Я, дура, рассказывала. Больше года. И еще вот что важно. Я не могла забыть, что передо мной сидит и ведет допрос такой же русский человек, как я. Это мое чувство использовали, как ловушку. <…>

Следователь был очень спокоен, он записывал все, что я говорила: свои вопросы, мои ответы. Потом давал мне прочесть эти листки. Я читала, удивлялась и спрашивала:

– Ведь я же не так сказала. Вы иначе написали, чем я говорила.

А он отвечал:

– Алла Александровна, понимаете, есть, так сказать, бытовые формулировки. Я же обязан нашему разговору придать юридическую форму»460.

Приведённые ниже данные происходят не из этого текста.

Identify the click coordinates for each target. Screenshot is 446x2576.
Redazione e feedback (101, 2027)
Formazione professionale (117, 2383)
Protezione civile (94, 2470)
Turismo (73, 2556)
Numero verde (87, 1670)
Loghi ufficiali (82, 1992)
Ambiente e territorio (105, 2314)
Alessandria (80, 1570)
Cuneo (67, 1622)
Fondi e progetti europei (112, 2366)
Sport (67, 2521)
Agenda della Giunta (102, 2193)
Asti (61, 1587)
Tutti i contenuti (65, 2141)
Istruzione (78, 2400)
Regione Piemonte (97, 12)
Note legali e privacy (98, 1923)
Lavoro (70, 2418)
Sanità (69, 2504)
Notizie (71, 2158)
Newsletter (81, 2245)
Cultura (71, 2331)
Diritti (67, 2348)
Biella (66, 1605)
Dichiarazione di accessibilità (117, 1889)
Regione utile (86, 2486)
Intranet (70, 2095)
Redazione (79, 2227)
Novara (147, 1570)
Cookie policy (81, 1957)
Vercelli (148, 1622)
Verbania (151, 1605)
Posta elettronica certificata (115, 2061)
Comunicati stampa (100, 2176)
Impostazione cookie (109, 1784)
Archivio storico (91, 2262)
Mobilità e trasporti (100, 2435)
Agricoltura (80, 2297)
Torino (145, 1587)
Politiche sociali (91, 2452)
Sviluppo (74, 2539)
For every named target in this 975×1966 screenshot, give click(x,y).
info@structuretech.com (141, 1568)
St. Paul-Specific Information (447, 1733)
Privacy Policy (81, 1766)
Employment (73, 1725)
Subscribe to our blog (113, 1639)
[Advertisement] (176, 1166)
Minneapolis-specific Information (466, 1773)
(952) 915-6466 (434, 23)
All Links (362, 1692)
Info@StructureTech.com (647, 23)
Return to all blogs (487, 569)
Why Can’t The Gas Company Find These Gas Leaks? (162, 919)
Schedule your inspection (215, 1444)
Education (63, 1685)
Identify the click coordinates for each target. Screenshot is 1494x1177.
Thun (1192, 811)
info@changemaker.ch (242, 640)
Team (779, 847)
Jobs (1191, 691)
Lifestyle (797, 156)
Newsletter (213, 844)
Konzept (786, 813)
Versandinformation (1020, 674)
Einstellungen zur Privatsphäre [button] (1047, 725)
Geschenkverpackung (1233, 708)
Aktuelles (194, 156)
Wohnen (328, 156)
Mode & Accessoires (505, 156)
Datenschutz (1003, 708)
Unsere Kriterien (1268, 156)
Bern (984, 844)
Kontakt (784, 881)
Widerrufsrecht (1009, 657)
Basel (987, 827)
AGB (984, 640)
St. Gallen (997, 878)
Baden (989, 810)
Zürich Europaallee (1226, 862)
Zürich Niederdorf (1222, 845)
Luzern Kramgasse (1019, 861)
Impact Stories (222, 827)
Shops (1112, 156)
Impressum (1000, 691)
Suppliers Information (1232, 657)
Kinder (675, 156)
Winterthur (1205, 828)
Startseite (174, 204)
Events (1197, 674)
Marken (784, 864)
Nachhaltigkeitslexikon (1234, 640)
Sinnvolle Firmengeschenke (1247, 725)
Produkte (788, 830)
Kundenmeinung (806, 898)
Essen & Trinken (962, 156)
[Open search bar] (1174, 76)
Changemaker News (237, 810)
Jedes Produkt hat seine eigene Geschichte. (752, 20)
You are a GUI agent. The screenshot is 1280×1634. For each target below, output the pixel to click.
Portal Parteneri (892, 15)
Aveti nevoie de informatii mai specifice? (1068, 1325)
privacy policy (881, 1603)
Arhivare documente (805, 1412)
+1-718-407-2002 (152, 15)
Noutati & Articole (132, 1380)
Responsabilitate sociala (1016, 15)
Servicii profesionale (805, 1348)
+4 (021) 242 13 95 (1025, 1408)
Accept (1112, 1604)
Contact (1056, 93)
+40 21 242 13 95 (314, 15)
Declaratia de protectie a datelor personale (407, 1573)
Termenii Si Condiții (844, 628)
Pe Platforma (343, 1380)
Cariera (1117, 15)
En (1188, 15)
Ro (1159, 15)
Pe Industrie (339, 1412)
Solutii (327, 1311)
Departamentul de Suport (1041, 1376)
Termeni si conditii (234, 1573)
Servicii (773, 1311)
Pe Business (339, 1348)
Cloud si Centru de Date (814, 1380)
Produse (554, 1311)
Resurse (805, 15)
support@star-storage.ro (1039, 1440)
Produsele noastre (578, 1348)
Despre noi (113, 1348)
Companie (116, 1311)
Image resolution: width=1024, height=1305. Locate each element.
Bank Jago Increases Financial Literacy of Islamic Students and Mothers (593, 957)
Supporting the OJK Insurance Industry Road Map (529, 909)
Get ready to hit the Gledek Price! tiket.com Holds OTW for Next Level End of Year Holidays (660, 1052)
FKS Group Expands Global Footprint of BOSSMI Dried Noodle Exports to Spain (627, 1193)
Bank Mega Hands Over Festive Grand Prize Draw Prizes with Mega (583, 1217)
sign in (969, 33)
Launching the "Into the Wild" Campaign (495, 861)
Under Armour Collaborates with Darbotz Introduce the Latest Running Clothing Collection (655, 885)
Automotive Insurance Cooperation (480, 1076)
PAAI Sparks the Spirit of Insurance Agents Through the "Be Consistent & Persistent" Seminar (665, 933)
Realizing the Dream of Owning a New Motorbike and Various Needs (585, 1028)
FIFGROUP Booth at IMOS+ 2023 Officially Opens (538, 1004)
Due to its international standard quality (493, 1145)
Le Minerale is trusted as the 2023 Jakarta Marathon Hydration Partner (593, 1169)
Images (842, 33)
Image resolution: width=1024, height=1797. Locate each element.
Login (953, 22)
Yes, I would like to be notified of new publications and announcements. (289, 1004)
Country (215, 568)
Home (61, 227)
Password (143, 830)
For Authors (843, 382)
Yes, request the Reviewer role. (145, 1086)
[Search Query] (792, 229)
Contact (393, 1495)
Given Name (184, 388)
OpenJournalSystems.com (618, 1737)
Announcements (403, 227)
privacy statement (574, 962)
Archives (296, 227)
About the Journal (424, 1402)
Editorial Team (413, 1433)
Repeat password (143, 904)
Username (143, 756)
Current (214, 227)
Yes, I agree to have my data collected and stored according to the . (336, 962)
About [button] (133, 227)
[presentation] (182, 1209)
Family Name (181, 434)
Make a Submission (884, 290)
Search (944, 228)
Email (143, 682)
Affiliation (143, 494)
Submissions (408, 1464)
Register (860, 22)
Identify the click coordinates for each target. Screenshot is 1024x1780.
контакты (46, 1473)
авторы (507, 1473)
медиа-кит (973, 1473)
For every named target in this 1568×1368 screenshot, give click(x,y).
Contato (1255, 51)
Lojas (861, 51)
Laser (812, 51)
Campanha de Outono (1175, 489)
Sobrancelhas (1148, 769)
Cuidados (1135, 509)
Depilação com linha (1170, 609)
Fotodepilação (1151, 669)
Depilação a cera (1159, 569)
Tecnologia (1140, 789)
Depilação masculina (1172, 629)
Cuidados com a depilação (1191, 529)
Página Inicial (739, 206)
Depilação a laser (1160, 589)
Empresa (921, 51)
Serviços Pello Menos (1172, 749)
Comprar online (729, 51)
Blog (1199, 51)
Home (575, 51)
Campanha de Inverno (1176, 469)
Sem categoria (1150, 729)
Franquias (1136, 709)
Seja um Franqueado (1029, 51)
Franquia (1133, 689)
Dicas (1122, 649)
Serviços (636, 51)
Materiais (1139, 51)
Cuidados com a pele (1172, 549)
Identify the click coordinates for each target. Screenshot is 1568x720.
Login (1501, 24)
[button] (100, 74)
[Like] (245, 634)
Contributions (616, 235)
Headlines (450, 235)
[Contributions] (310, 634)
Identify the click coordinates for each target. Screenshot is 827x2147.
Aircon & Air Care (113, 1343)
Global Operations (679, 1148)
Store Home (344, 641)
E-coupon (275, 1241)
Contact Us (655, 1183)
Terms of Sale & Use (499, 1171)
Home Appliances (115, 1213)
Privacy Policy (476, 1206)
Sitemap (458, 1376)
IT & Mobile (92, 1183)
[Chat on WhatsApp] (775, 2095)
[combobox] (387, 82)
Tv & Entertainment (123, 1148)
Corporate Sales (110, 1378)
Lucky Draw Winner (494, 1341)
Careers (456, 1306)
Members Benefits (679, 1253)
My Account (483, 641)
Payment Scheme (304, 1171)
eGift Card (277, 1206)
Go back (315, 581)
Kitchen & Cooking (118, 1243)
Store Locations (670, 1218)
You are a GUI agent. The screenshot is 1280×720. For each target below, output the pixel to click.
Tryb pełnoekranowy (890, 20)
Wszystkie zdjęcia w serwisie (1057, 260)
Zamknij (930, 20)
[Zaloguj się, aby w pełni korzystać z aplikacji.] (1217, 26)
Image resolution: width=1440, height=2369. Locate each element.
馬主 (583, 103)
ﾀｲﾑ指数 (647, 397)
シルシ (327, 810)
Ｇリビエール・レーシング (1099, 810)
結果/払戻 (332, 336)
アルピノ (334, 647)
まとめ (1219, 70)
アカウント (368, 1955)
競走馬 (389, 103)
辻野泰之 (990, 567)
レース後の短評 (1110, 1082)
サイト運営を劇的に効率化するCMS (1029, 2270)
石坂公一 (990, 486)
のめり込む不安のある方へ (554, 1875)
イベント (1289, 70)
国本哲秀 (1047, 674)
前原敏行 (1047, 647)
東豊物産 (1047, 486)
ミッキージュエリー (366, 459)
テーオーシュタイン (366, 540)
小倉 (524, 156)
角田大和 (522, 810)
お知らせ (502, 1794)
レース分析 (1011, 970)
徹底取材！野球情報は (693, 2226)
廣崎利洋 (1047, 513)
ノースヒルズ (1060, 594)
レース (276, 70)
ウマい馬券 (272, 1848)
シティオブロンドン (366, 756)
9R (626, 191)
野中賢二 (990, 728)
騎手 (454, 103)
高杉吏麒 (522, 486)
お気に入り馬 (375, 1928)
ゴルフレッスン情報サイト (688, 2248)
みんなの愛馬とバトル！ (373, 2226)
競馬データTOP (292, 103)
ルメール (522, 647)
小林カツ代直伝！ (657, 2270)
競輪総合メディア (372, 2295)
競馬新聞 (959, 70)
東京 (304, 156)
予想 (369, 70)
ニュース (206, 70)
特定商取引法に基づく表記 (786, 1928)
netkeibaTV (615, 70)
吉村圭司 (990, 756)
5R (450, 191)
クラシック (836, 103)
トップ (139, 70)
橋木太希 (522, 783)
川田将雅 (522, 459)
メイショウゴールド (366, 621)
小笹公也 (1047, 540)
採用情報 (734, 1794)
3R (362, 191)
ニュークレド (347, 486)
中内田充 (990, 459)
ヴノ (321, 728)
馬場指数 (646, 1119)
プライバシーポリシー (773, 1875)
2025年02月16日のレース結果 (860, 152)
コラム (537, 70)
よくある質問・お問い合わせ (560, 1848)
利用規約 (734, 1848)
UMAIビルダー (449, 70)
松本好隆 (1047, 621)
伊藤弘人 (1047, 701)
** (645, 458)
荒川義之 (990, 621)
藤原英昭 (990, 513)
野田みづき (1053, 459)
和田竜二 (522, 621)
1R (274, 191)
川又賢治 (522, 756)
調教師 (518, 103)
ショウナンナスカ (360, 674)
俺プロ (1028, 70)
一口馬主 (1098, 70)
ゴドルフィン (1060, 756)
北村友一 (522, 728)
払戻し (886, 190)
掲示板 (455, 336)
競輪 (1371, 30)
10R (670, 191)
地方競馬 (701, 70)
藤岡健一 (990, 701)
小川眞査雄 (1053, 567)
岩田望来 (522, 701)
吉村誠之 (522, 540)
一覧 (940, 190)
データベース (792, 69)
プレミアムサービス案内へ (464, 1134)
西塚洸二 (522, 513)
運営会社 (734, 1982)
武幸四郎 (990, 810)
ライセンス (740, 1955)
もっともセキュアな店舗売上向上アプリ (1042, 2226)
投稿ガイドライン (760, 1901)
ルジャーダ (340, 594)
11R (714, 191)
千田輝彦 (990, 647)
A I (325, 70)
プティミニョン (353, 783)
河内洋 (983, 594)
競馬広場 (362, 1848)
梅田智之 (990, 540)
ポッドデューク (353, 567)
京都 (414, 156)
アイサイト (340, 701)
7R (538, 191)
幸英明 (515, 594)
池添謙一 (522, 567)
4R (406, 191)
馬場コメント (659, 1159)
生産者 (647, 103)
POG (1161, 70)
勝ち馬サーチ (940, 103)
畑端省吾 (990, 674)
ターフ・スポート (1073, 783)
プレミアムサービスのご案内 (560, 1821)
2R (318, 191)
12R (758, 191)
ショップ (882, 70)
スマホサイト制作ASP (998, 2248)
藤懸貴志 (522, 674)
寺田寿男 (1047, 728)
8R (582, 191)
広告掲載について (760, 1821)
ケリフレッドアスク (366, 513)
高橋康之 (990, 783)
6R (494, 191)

Этот следователь – Иван Федорович Кулыгин. Он добродушно рассказывал подследственной, как его, студента Лесотехнического института, сибиряка, по комсомольскому призыву направили на работу в органы. Отказываться нельзя. Выглядел следователь лощено, даже с неким оттенком интеллигентности. Мог ввернуть фразу о литературе. Беседовал спокойно, добродушно улыбался, рассказывал о маленькой дочке. Уже потом Андреева с удивлением узнала, как тот же Кулыгин на допросах неистово материл Ивашева-Мусатова.

Позже она характеризовала свое, и не только свое, поведение на следствии как глупое и «детское, чтоб не сказать больше». Это понимали все, прошедшие «дело Даниила Андреева». В 1956-м Шелякин писал ей из Сыктывкара: «Мне достаточно известен характер вымученных у Вас показаний, долженствующих, по замыслу следствия, доказать причастность мою к тем фантастическим преступлениям, на выдумывание которых было потрачено 17 месяцев и тонны бумаги»461.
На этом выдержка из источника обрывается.